- Aim of the exercise
Would you retype the whole listing exactly, leaving its pictures out?

- Records for the task
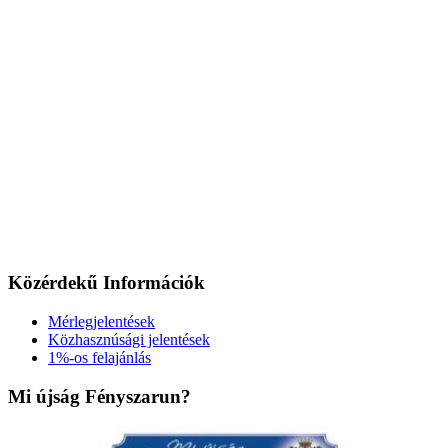
Közérdekű Információk
Mérlegjelentések
Közhasznúsági jelentések
1%-os felajánlás
Mi újság Fényszarun?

- Exercise answer
Közérdekű Információk
Mérlegjelentések
Közhasznúsági jelentések
1%-os felajánlás
Mi újság Fényszarun?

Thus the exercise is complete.